Given data:
BEGIN

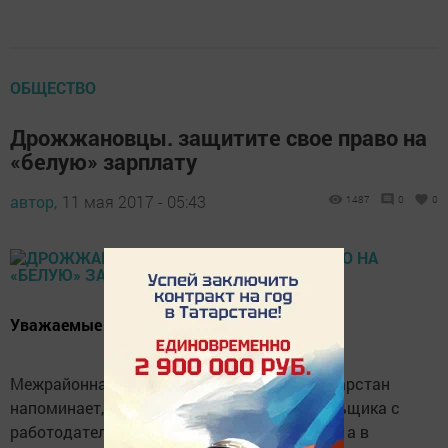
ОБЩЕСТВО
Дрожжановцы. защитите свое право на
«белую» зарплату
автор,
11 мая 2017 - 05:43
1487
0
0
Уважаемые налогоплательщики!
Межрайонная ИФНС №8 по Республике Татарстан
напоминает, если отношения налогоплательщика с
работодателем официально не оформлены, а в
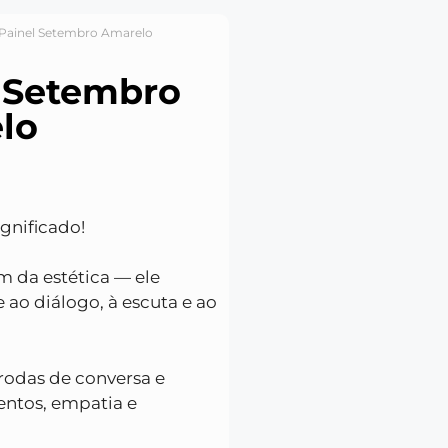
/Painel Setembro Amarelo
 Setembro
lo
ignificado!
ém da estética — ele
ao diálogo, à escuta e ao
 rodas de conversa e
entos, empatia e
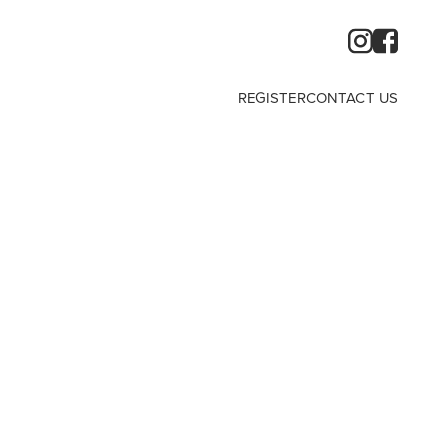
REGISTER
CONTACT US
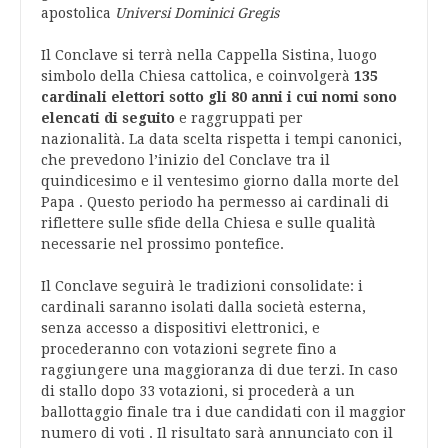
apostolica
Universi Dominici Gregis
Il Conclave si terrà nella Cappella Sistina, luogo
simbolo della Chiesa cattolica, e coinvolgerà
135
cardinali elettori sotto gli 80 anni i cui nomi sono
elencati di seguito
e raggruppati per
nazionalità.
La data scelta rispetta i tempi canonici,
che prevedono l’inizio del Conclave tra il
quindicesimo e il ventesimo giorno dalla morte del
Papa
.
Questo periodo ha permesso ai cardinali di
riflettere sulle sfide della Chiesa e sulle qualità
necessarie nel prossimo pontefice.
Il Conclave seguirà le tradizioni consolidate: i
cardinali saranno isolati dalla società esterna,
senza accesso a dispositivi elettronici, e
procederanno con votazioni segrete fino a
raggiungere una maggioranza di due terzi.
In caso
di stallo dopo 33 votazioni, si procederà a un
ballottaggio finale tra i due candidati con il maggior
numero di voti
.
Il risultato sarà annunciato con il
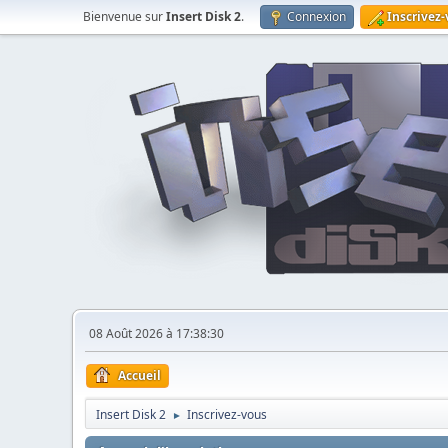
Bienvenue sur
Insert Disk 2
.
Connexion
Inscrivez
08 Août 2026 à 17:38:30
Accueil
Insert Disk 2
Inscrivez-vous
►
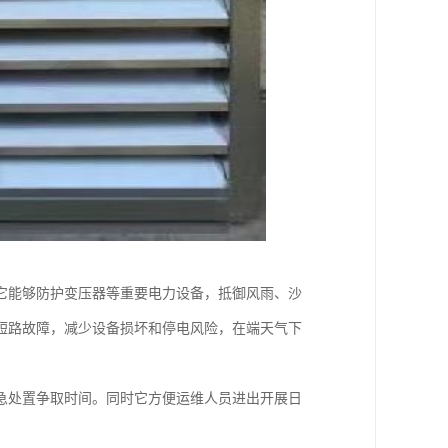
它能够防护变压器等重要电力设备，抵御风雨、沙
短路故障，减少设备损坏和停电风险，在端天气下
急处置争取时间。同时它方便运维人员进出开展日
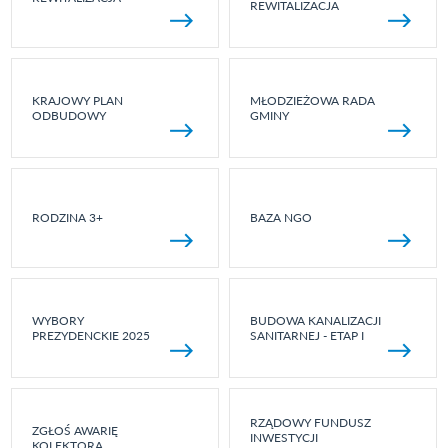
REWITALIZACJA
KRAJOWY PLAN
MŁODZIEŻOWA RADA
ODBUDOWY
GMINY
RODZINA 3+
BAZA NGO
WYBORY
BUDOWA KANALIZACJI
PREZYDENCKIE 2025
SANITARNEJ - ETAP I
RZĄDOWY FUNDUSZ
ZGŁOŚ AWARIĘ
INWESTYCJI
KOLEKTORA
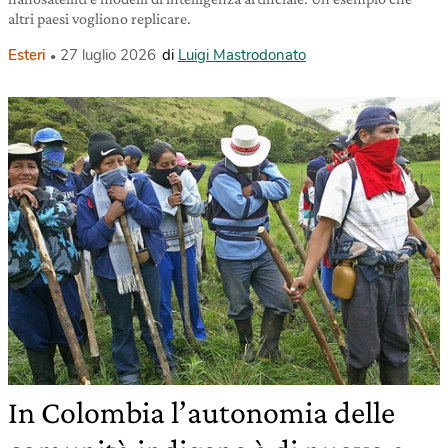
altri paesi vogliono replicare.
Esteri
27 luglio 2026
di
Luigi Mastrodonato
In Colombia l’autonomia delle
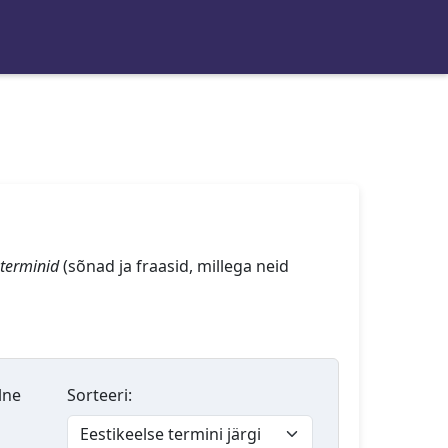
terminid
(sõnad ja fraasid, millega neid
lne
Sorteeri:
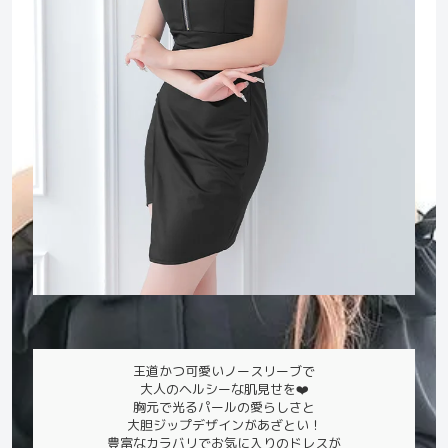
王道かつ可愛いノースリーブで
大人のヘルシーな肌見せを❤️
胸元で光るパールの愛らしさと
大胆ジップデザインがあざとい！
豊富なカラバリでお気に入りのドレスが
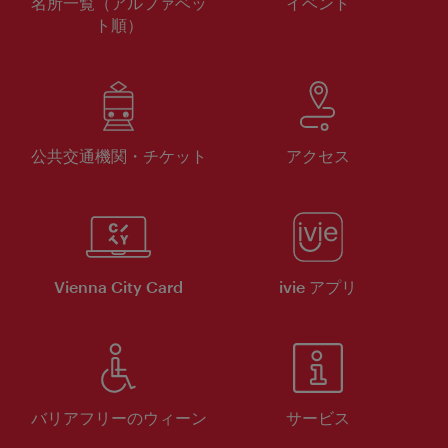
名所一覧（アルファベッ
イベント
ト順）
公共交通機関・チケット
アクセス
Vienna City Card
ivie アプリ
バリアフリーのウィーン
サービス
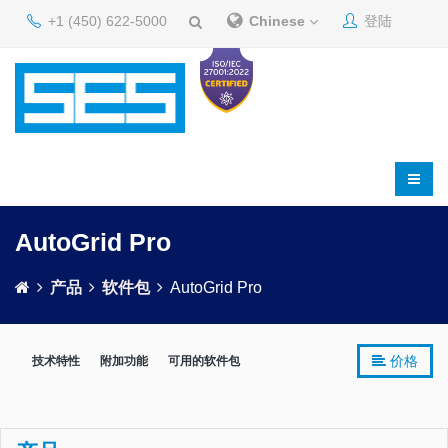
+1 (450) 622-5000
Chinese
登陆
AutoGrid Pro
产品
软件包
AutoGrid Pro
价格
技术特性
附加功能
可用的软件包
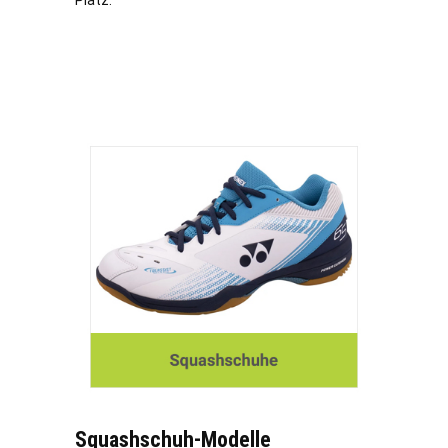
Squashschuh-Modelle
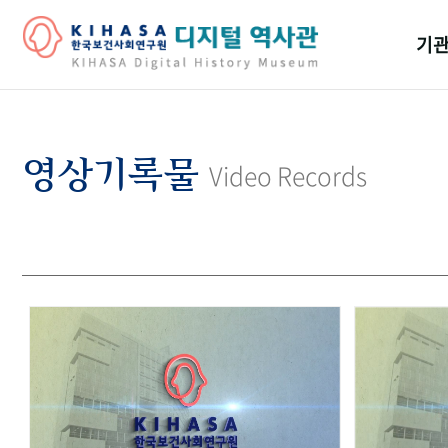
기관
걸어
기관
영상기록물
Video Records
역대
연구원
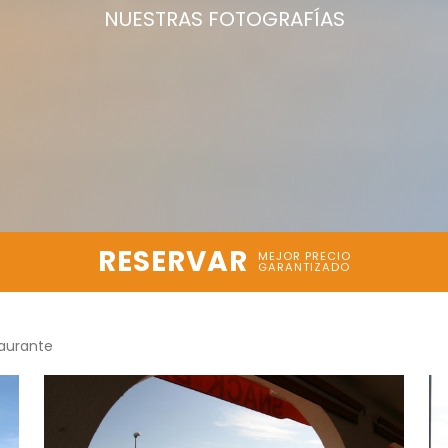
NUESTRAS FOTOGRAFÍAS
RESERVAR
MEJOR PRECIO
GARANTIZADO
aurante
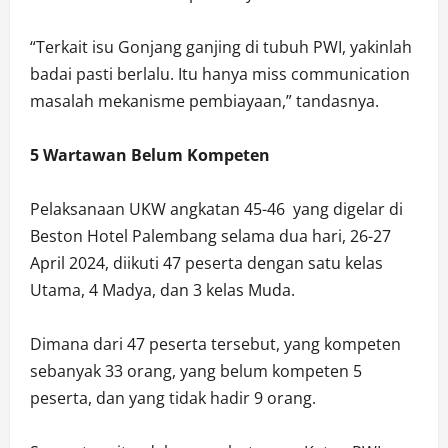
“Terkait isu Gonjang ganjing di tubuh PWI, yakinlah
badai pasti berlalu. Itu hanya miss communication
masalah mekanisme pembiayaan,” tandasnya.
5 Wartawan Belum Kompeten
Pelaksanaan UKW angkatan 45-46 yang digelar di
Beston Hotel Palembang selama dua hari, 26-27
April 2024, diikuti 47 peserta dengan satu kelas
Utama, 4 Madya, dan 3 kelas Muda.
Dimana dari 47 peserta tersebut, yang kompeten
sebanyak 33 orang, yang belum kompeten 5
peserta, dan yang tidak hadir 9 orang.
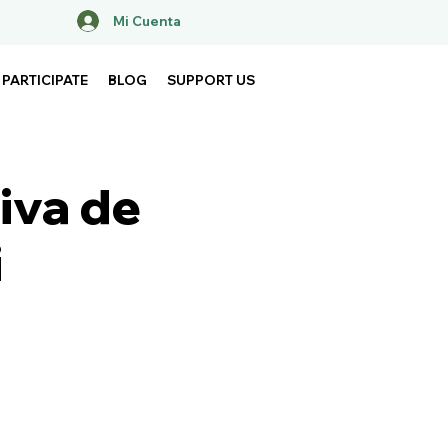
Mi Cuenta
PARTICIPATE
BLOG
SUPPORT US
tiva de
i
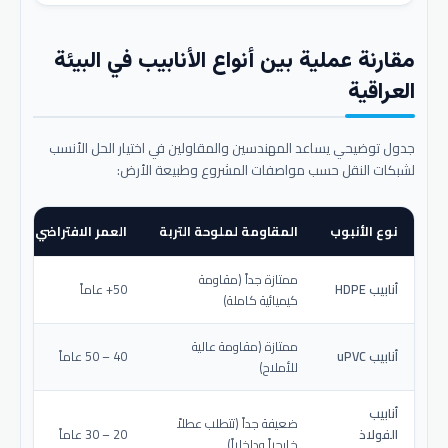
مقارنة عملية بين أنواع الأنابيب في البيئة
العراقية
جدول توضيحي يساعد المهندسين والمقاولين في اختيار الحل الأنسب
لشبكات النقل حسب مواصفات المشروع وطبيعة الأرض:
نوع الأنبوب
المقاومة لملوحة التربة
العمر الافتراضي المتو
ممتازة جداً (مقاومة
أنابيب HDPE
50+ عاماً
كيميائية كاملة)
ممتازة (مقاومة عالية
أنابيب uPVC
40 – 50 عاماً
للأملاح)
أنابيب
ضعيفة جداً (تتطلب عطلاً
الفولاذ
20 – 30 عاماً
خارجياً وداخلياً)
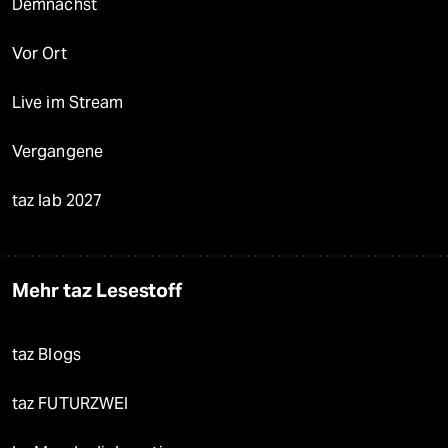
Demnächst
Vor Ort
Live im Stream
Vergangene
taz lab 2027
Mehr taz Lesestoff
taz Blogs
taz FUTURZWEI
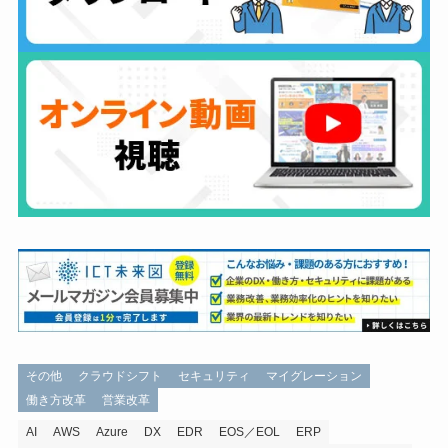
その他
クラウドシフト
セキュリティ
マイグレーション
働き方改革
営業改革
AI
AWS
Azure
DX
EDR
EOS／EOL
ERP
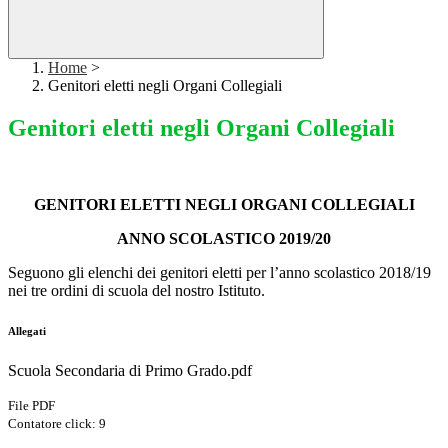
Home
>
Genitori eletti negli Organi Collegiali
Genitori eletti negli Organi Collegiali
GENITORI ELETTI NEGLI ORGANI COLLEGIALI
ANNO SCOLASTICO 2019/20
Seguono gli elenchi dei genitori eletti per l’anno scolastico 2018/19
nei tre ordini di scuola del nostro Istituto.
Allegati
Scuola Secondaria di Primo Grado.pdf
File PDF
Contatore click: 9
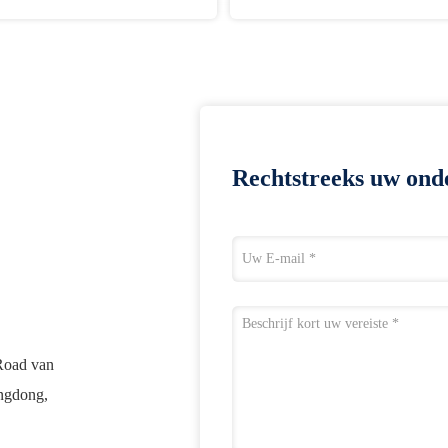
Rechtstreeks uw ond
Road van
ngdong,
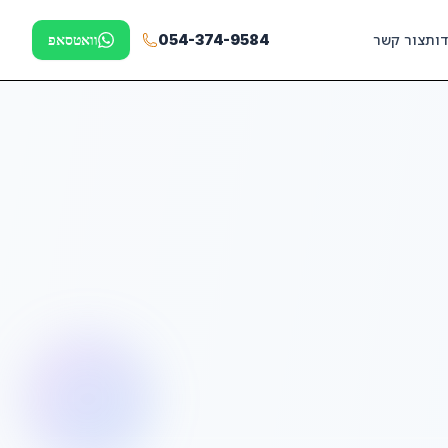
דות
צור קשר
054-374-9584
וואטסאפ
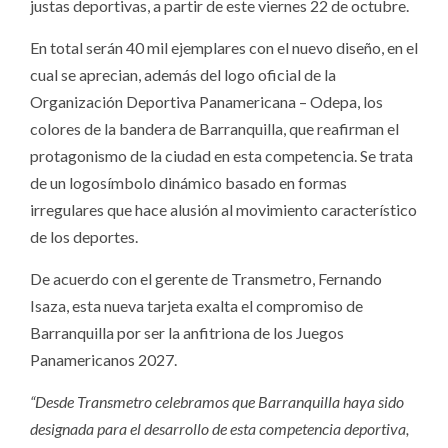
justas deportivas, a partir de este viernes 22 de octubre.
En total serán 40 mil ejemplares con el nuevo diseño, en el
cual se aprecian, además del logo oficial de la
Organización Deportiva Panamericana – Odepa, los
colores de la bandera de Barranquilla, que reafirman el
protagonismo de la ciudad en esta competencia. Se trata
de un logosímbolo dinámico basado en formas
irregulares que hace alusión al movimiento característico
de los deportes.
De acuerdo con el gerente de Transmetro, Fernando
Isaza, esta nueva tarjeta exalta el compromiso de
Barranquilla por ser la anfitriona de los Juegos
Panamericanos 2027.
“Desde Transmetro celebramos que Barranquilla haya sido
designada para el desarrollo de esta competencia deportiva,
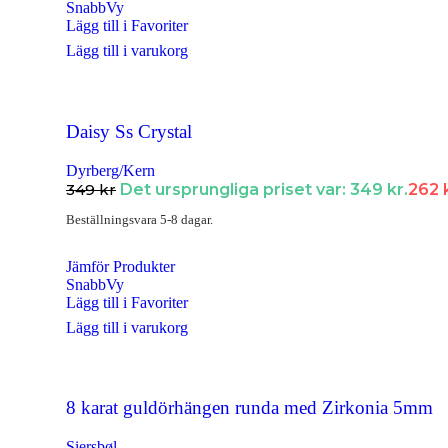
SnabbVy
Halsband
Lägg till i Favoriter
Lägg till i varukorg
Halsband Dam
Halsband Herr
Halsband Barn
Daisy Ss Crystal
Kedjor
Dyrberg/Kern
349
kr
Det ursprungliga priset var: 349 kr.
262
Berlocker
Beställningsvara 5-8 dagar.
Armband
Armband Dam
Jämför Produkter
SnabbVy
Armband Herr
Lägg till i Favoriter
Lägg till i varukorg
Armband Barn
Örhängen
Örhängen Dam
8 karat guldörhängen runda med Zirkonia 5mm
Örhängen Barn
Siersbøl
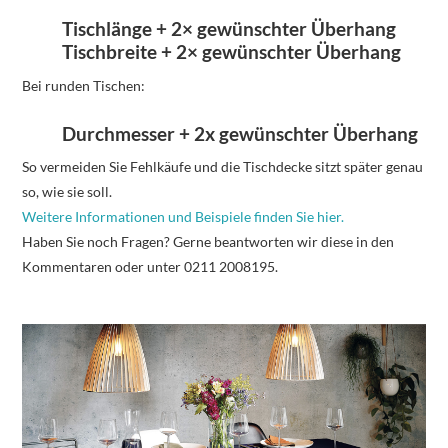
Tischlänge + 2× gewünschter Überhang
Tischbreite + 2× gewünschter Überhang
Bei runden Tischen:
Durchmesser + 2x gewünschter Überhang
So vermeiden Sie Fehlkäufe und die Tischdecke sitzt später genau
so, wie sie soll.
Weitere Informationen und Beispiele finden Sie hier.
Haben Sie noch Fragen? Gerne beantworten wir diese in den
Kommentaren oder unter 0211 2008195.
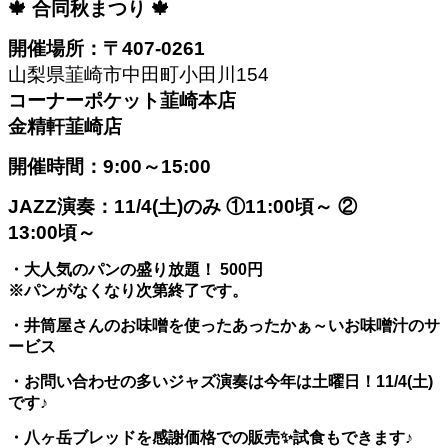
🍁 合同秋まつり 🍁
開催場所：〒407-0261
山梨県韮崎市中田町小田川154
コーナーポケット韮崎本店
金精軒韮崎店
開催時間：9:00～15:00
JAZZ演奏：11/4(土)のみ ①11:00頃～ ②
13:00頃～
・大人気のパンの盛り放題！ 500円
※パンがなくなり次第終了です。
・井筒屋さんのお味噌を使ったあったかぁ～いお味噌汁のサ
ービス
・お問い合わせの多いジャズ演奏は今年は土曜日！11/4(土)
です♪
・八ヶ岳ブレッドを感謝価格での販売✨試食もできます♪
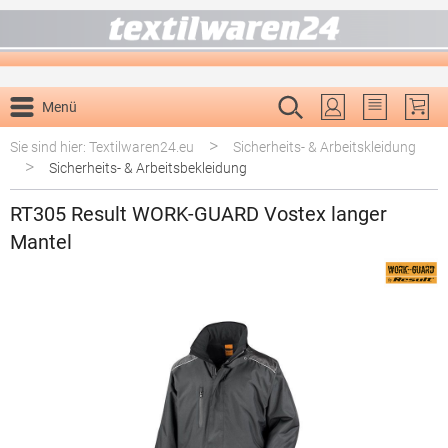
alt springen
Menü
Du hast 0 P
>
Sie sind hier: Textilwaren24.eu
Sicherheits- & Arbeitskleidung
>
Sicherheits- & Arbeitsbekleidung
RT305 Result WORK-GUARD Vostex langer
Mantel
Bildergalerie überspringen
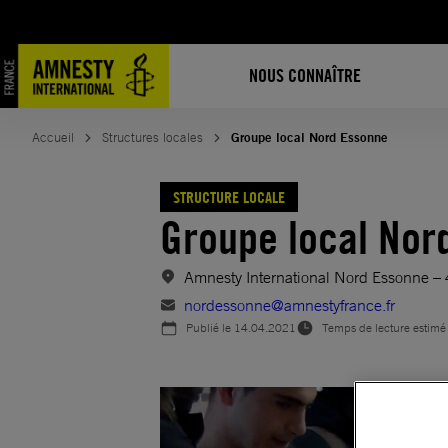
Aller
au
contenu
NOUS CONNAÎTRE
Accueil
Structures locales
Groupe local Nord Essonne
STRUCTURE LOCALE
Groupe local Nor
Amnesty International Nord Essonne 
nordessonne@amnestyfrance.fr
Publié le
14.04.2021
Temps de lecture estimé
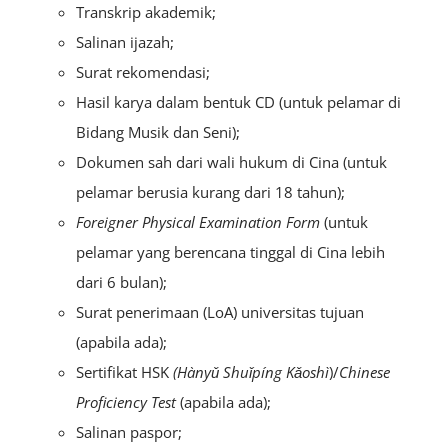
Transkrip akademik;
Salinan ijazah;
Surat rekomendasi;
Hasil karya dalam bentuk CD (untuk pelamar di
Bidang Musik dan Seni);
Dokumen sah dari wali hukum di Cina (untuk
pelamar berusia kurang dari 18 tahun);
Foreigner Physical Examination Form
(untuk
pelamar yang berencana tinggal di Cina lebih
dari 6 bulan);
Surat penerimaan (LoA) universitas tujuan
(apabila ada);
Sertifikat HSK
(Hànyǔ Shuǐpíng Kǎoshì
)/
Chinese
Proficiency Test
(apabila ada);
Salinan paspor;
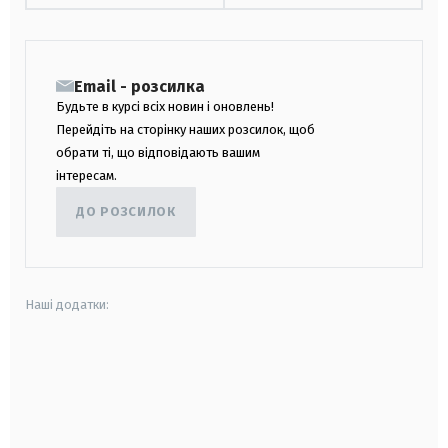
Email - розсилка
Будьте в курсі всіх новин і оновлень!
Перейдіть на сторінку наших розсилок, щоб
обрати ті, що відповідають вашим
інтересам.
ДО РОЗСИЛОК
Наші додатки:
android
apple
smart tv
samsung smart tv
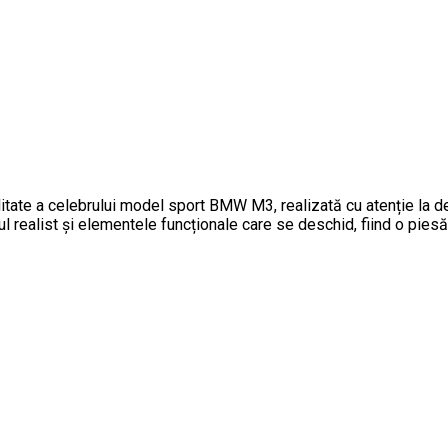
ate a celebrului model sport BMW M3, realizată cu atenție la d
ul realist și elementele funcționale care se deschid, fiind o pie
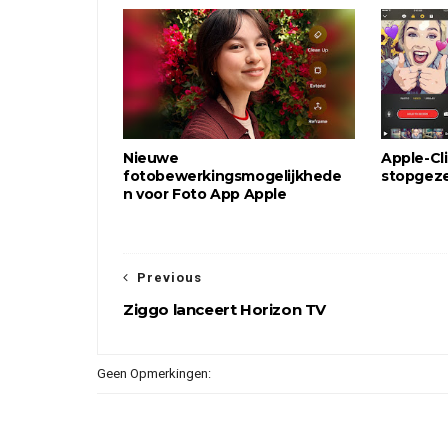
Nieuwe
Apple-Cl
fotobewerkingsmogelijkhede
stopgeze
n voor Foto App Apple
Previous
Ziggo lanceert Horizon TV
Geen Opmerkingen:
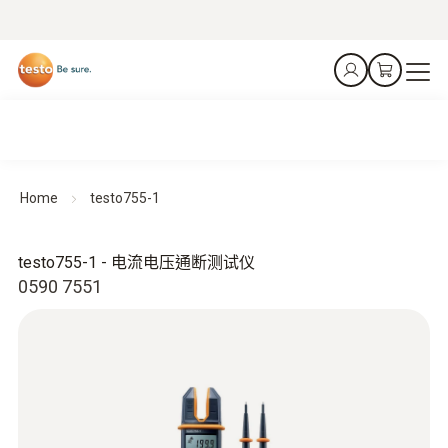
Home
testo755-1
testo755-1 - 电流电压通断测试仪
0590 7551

END

Only lines holding the word "Surat" are wanted, so copy each of them from the records above.

Surat rekomendasi;
Surat penerimaan (LoA) universitas tujuan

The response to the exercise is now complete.